The effect of these provisions for present purposes is as follows. A person who has current leave and applies for a variation (that is to say, extension) of it, has a right of appeal to the First-tier Tribunal under s 82(2)(d) if the application is refused. 1 His existing leave is extended by s 3C of the 1971 Act until his appeal is finally determined; or, if he does not appeal, his leave is extended to the end of the period in which he could, without needing an extension of time, have served a notice of appeal. After the end of the period of extension granted by s 3C, unless an appeal was successful, the leave expires, and the person becomes an overstayer, whose removal can be directed under provisions of s 10(1)(a) of the 1999 Act. That decision also carries a right of appeal, under s 82(2)(g).
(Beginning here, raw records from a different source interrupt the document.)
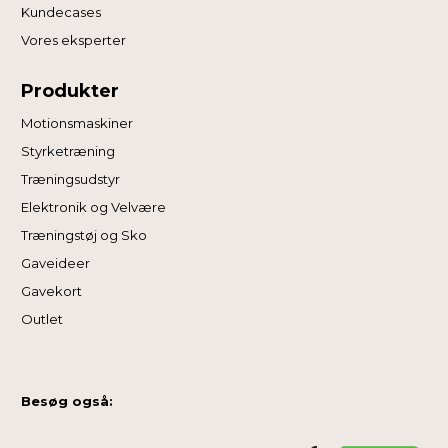
Kundecases
Vores eksperter
Produkter
Motionsmaskiner
Styrketræning
Træningsudstyr
Elektronik og Velvære
Træningstøj og Sko
Gaveideer
Gavekort
Outlet
Besøg også:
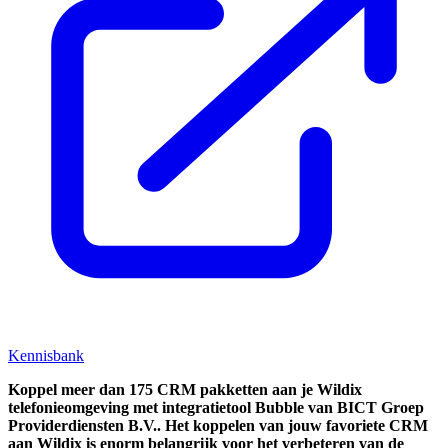
Kennisbank
Koppel
meer dan 175 CRM pakketten aan je Wildix
telefonieomgeving met integratietool
Bubble van BICT Groep
Providerdiensten B.V..
Het koppelen van jouw favoriete CRM
aan
Wildix
is enorm belangrijk voor het verbeteren van de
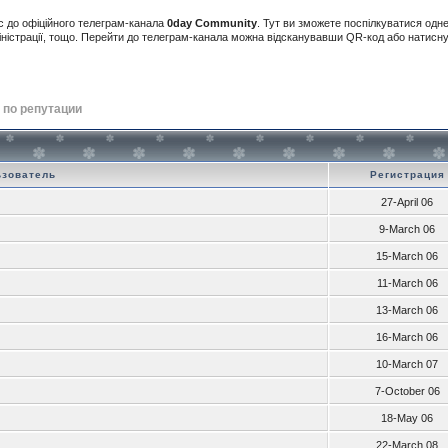
с до офіційного телеграм-канала
0day Community
. Тут ви зможете поспілкуватися одн
іністрації, тощо. Перейти до телеграм-канала можна відсканувавши QR-код або натис
 по репутации
ьзователь
Регистрация
27-April 06
9-March 06
15-March 06
11-March 06
13-March 06
16-March 06
10-March 07
7-October 06
18-May 06
22-March 08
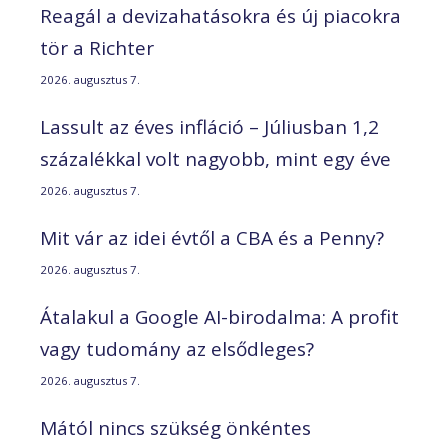
Reagál a devizahatásokra és új piacokra
tör a Richter
2026. augusztus 7.
Lassult az éves infláció – Júliusban 1,2
százalékkal volt nagyobb, mint egy éve
2026. augusztus 7.
Mit vár az idei évtől a CBA és a Penny?
2026. augusztus 7.
Átalakul a Google AI-birodalma: A profit
vagy tudomány az elsődleges?
2026. augusztus 7.
Mától nincs szükség önkéntes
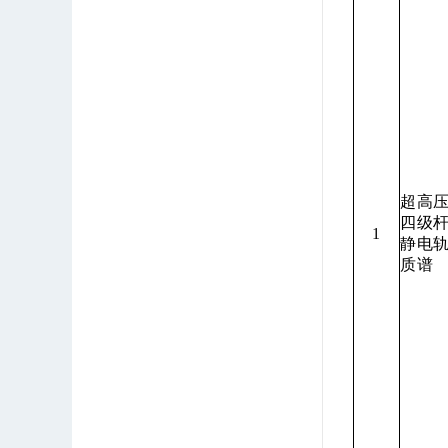
超高压
四级
1
静电
质谱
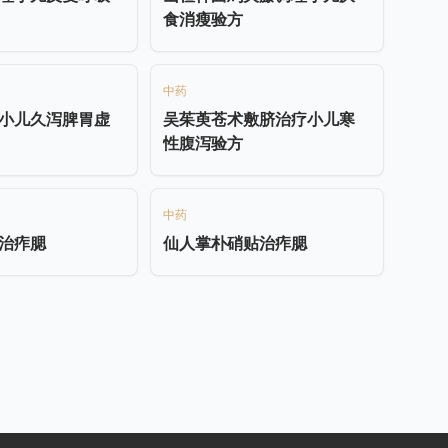
食消瘦验方
中药
小儿久泻脾胃虚
吴茱萸苍术敷脐治疗小儿寒
性腹泻验方
中药
治痄腮
仙人掌朴硝贴治痄腮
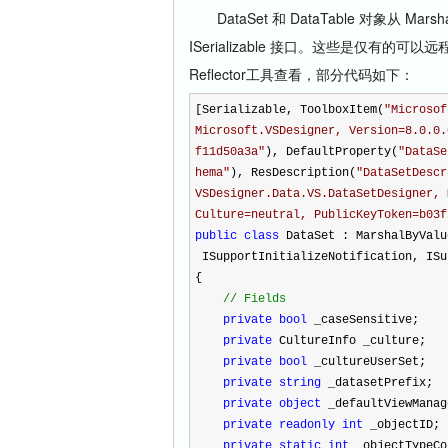
DataSet 和 DataTable 对象从 Ma
ISerializable 接口。这些是仅有的可
Reflector工具查看，部分代码如下：
[Serializable, ToolboxItem(
"
Microsof
Microsoft.VSDesigner, Version=8.0.0.
f11d50a3a
"
), DefaultProperty(
"
DataSe
hema
"
), ResDescription(
"
DataSetDescr
VSDesigner.Data.VS.DataSetDesigner, 
Culture=neutral, PublicKeyToken=b03f
public
class
DataSet : MarshalByValu
ISupportInitializeNotification, ISu
{
//
Fields
private
bool
_caseSensitive;
private
CultureInfo _culture;
private
bool
_cultureUserSet;
private
string
_datasetPrefix;
private
object
_defaultViewManag
private
readonly
int
_objectID;
private
static
int
_objectTypeCo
Following the coming into force of s 47 of the 2006 Act, however, the Secretary of State does not have to wait until the person becomes an overstayer, because that section permits a removal decision to be made during the currency of leave. Such a decision also carries a right of appeal under s 82(2)(ha). The existence of separate rights of appeal confirms, if confirmation were needed, that the decisions are separate decisions. Sections 85 and 86 regulate the Tribunal's process in determining appeals.

The story so far
8

In a number of cases, the courts have considered whether, when making a decision that a person's leave is not to be extended, the Secretary of State should also make any relevant decision relating to the person's removal. Before the coming into force of s 47, the answer to that question would appear to be obvious. As the only relevant power to make a removal decision was that in s 10(1)(a), the power could not be exercised during the continuance of leave under s 3C of the 1971 Act, because until the expiry of that leave, the person was not an overstayer. Thus it would appear impossible to make the removal decision at the same time as refusing further leave, because the effect of s 3C is that the person is not an overstayer until the expiry of a period of time which extends beyond the date of the decision on the variation application.

9

For reasons which have never been entirely clear, it was conceded by Counsel for the Secretary of State in the Court of Appeal in TE (Eritrea) v SSHD [2009]...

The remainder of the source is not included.